Fit a hazard regression model: linear splines are used to model the baseline hazard, covariates, and interactions. Fitted models can be, but do not need to be, proportional hazards models.

Usage

hare(data, delta, cov, penalty, maxdim, exclude, include, prophaz = FALSE,
additive = FALSE, linear, fit, silent = TRUE)

Arguments

data

vector of observations. Observations may or may not be right censored. All observations should be nonnegative.

delta

binary vector with the same length as data. Elements of data for which the corresponding element of delta is 0 are assumed to be right censored, elements of data for which the corresponding element of delta is 1 are assumed to be uncensored. If delta is missing, all observations are assumed to be uncensored.

cov

covariates: matrix with as many rows as the length of data. May be omitted if there are no covariates. (If there are no covariates, however, heft will provide a more flexible model using cubic splines.)

penalty

the parameter to be used in the AIC criterion. The method chooses the number of knots that minimizes -2 * loglikelihood + penalty * (dimension). The default is to use penalty = log(samplesize) as in BIC. The effect of this parameter is summarized in summary.hare.

maxdim

maximum dimension (default is \(6*\mbox{length(data)}^0.2)\).

exclude

combinations to be excluded - this should be a matrix with 2 columns - if for example exclude[1, 1] = 2 and exclude[1, 2] = 3 no interaction between covariate 2 and 3 is included. 0 represents time.

include

those combinations that can be included.

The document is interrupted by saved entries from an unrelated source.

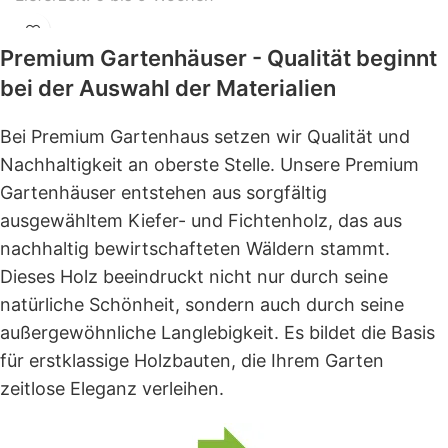
Premium Gartenhäuser - Qualität beginnt
bei der Auswahl der Materialien
Bei Premium Gartenhaus setzen wir Qualität und
Nachhaltigkeit an oberste Stelle. Unsere Premium
Gartenhäuser entstehen aus sorgfältig
ausgewähltem Kiefer- und Fichtenholz, das aus
nachhaltig bewirtschafteten Wäldern stammt.
Dieses Holz beeindruckt nicht nur durch seine
natürliche Schönheit, sondern auch durch seine
außergewöhnliche Langlebigkeit. Es bildet die Basis
für erstklassige Holzbauten, die Ihrem Garten
zeitlose Eleganz verleihen.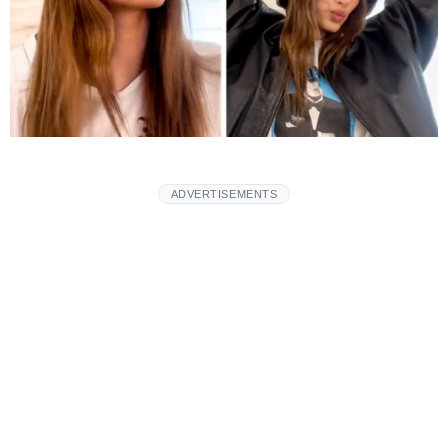
ADVERTISEMENTS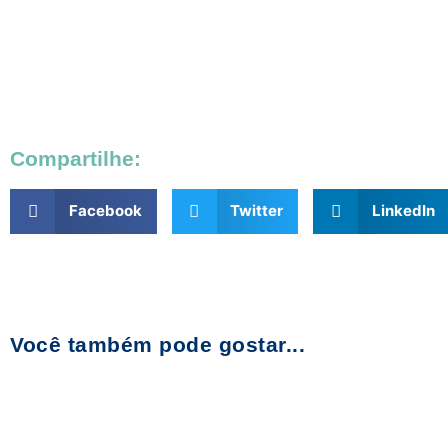
Compartilhe:
Facebook
Twitter
LinkedIn
Você também pode gostar...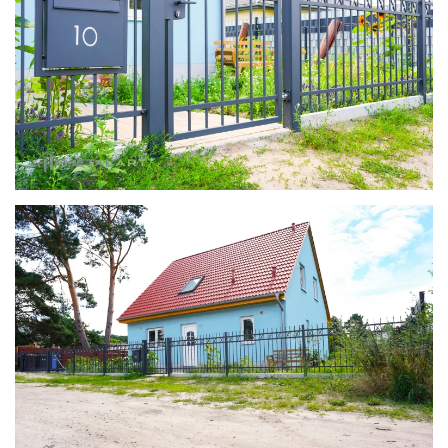
zoom in
zoom in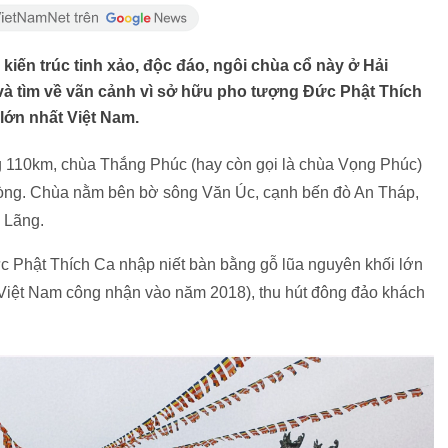
iến trúc tinh xảo, độc đáo, ngôi chùa cổ này ở Hải
à tìm về vãn cảnh vì sở hữu pho tượng Đức Phật Thích
lớn nhất Việt Nam.
 110km, chùa Thắng Phúc (hay còn gọi là chùa Vọng Phúc)
Phòng. Chùa nằm bên bờ sông Văn Úc, cạnh bến đò An Tháp,
 Lãng.
Phật Thích Ca nhập niết bàn bằng gỗ lũa nguyên khối lớn
 Việt Nam công nhận vào năm 2018), thu hút đông đảo khách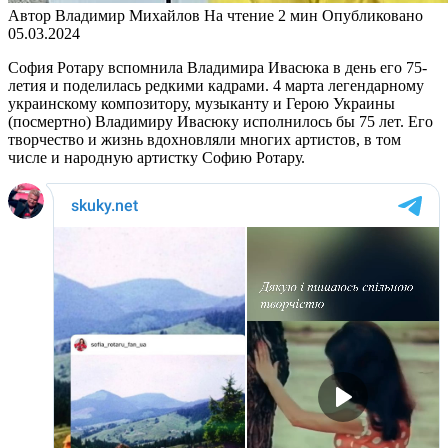
Автор
Владимир Михайлов
На чтение
2 мин
Опубликовано
05.03.2024
София Ротару вспомнила Владимира Ивасюка в день его 75-
летия и поделилась редкими кадрами. 4 марта легендарному
украинскому композитору, музыканту и Герою Украины
(посмертно) Владимиру Ивасюку исполнилось бы 75 лет. Его
творчество и жизнь вдохновляли многих артистов, в том
числе и народную артистку Софию Ротару.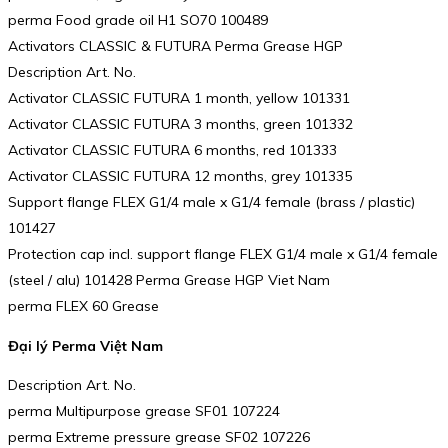
perma Food grade oil H1 SO70 100489
Activators CLASSIC & FUTURA Perma Grease HGP
Description Art. No.
Activator CLASSIC FUTURA 1 month, yellow 101331
Activator CLASSIC FUTURA 3 months, green 101332
Activator CLASSIC FUTURA 6 months, red 101333
Activator CLASSIC FUTURA 12 months, grey 101335
Support flange FLEX G1/4 male x G1/4 female (brass / plastic)
101427
Protection cap incl. support flange FLEX G1/4 male x G1/4 female
(steel / alu) 101428 Perma Grease HGP Viet Nam
perma FLEX 60 Grease
Đại lý Perma Việt Nam
Description Art. No.
perma Multipurpose grease SF01 107224
perma Extreme pressure grease SF02 107226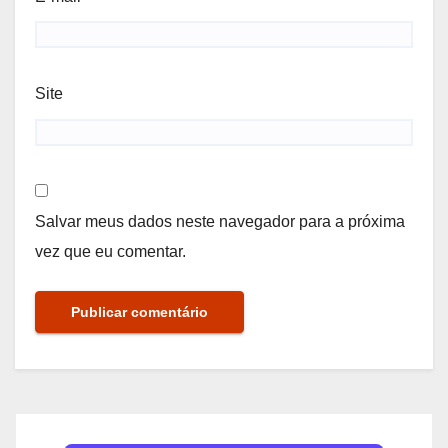
Site
Salvar meus dados neste navegador para a próxima
vez que eu comentar.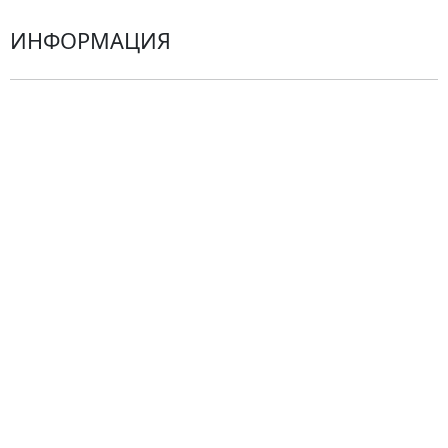
ИНФОРМАЦИЯ
О компании
Гарантии
Центр поддержки
Доставка
Оплата
Проблемные ситуации
Замена и возврат товара. Возврат денег.
Претензии
Замена цветов
Города доставки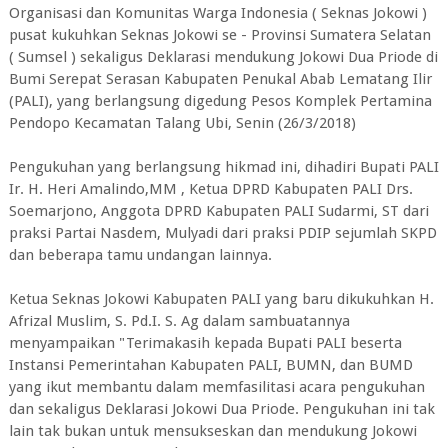
Organisasi dan Komunitas Warga Indonesia ( Seknas Jokowi )
pusat kukuhkan Seknas Jokowi se - Provinsi Sumatera Selatan
( Sumsel ) sekaligus Deklarasi mendukung Jokowi Dua Priode di
Bumi Serepat Serasan Kabupaten Penukal Abab Lematang Ilir
(PALI), yang berlangsung digedung Pesos Komplek Pertamina
Pendopo Kecamatan Talang Ubi, Senin (26/3/2018)
Pengukuhan yang berlangsung hikmad ini, dihadiri Bupati PALI
Ir. H. Heri Amalindo,MM , Ketua DPRD Kabupaten PALI Drs.
Soemarjono, Anggota DPRD Kabupaten PALI Sudarmi, ST dari
praksi Partai Nasdem, Mulyadi dari praksi PDIP sejumlah SKPD
dan beberapa tamu undangan lainnya.
Ketua Seknas Jokowi Kabupaten PALI yang baru dikukuhkan H.
Afrizal Muslim, S. Pd.I. S. Ag dalam sambuatannya
menyampaikan "Terimakasih kepada Bupati PALI beserta
Instansi Pemerintahan Kabupaten PALI, BUMN, dan BUMD
yang ikut membantu dalam memfasilitasi acara pengukuhan
dan sekaligus Deklarasi Jokowi Dua Priode. Pengukuhan ini tak
lain tak bukan untuk mensukseskan dan mendukung Jokowi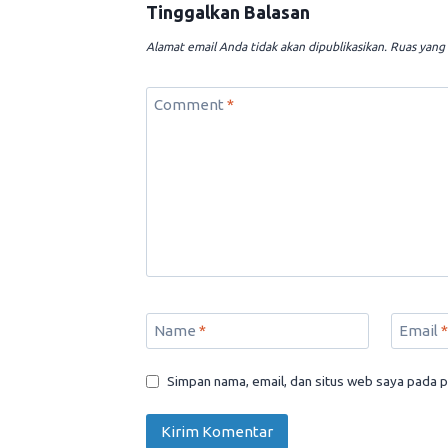
Tinggalkan Balasan
Alamat email Anda tidak akan dipublikasikan.
Ruas yang 
Comment
*
Name
*
Email
*
Simpan nama, email, dan situs web saya pada p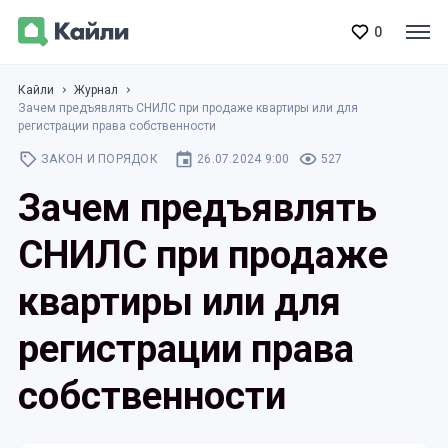
0
Кайли
Журнал
Зачем предъявлять СНИЛС при продаже квартиры или для
регистрации права собственности
ЗАКОН И ПОРЯДОК
26.07.2024 9:00
527
Зачем предъявлять
СНИЛС при продаже
квартиры или для
регистрации права
собственности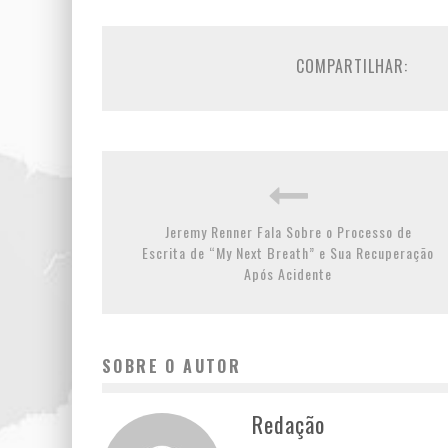
COMPARTILHAR:
Jeremy Renner Fala Sobre o Processo de
Escrita de “My Next Breath” e Sua Recuperação
Após Acidente
SOBRE O AUTOR
Redação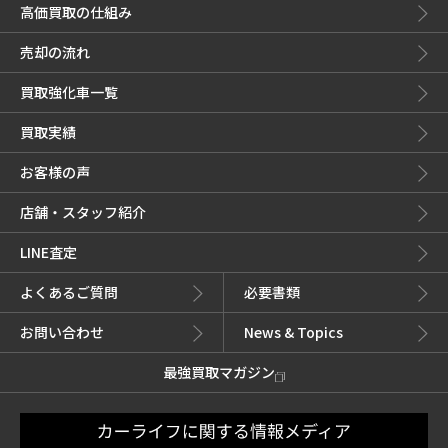
高価買取の仕組み
売却の流れ
買取強化車一覧
買取実績
お客様の声
店舗・スタッフ紹介
LINE査定
よくあるご質問
必要書類
お問い合わせ
News & Topics
最強買取マガジン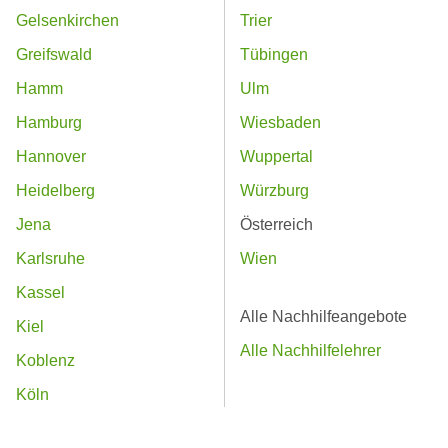
Gelsenkirchen
Trier
Greifswald
Tübingen
Hamm
Ulm
Hamburg
Wiesbaden
Hannover
Wuppertal
Heidelberg
Würzburg
Jena
Österreich
Karlsruhe
Wien
Kassel
Alle Nachhilfeangebote
Kiel
Alle Nachhilfelehrer
Koblenz
Köln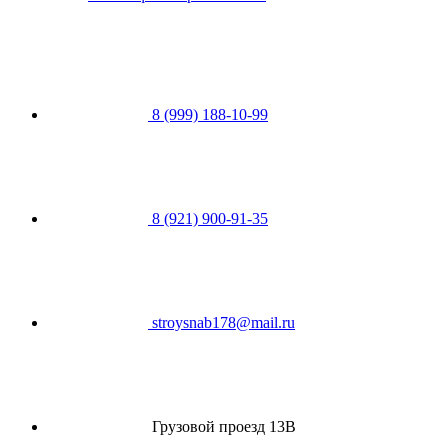
8 (999) 188-10-99
8 (921) 900-91-35
stroysnab178@mail.ru
Грузовой проезд 13В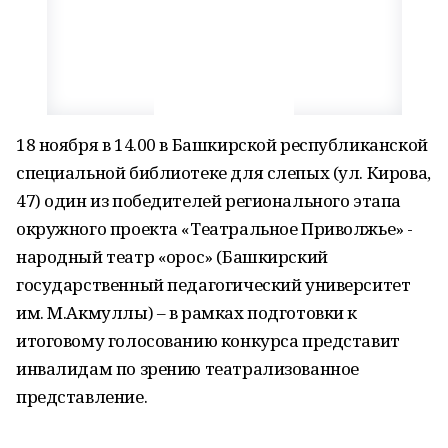
18 ноября в 14.00 в Башкирской республиканской
специальной библиотеке для слепых (ул. Кирова,
47) один из победителей регионального этапа
окружного проекта «Театральное Приволжье» -
народный театр «Ҡорос» (Башкирский
государственный педагогический университет
им. М.Акмуллы) – в рамках подготовки к
итоговому голосованию конкурса представит
инвалидам по зрению театрализованное
представление.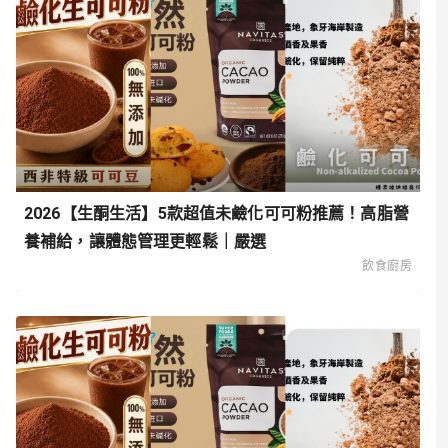
2026【生酮生活】5款超值未鹼化可可粉推薦！高脂營
養補給，讓體態管理更輕鬆｜嚴選
飲食廚房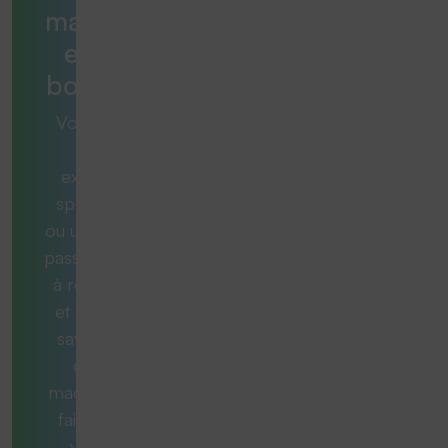
machine
est la
bonne ?
Vous avez
une
exigence
spécifique
ou une tâche
passionnante
à résoudre
et vous ne
savez pas
quelle
machine est
faite pour
vous ?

Should have the same format as exclude. Only one of exclude and include can be specified .

prophaz

should the model selection be restricted to proportional hazards models?

additive

should the model selection be restricted to additive models?

linear

vector indicating for which of the variables no knots should be entered. For example, if linear = c(2, 3) no knots for either covariate 2 or 3 are entered. 0 represents time. The default is none.

fit

hare object. If fit is specified, hare adds basis functions starting with those in fit.

silent

suppresses the printing of diagnostic output about basis functions added or deleted, Rao-statistics, Wald-statistics and log-likelihoods.

Value

An object of class hare, which is organized to serve as input for plot.hare, summary.hare, dhare (conditional density), hhare (conditional hazard rate), phare (conditional probabilities), qhare (conditional quantiles), and rhare (random numbers). The object is a list with the following members:

ncov

number of covariates.

ndim

number of dimensions of the fitted model.

fcts

matrix of size ndim x 6. each row is a basis function. First element: first covariate involved (0 means time);

second element: which knot (0 means: constant (time) or linear (covariate));

third element: second covariate involved (NA means: this is a function of one variable);

fourth element: knot involved (if the third element is NA, of no relevance);

fifth element: beta;

sixth element: standard error of beta.

knots

a matrix with ncov rows. Covariate i has row i+1, time has row 1. First column: number of knots in this dimension; other columns: the knots, appended with NAs to make it a matrix.

penalty

the parameter used in the AIC criterion.

max

maximum element of survival data.

ranges

column i gives the range of the i-th covariate.

logl

matrix with two columns. The i-th element of the first column is the loglikelihood of the model of dimension i. The second column indicates whether this model was fitted during the addition stage (1) or during the deletion stage (0).

sample

sample size.

References

Charles Kooperberg, Charles J. Stone and Young K. Truong (1995). Hazard regression. Journal of the American Statistical Association, 90, 78-94.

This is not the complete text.